## Directions
Copy out each line in the material below that has the word "sorella".

## Exercise data
--- --- ---
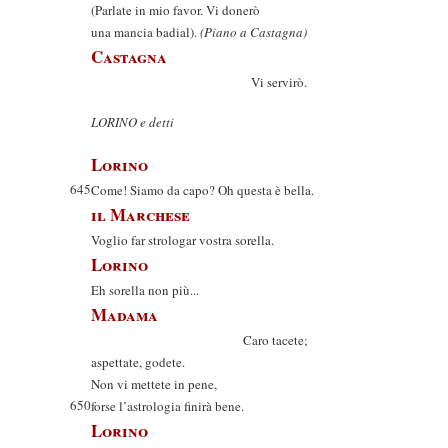
(Parlate in mio favor. Vi donerò
una mancia badial).
(Piano a Castagna)
Castagna
Vi servirò.
LORINO e detti
Lorino
645
Come! Siamo da capo? Oh questa è bella.
il Marchese
Voglio far strologar vostra sorella.
Lorino
Eh sorella non più...
Madama
Caro tacete;
aspettate, godete.
Non vi mettete in pene,
650
forse l’astrologia finirà bene.
Lorino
--- --- ---
## Response below
Voglio far strologar vostra sorella.
Eh sorella non più...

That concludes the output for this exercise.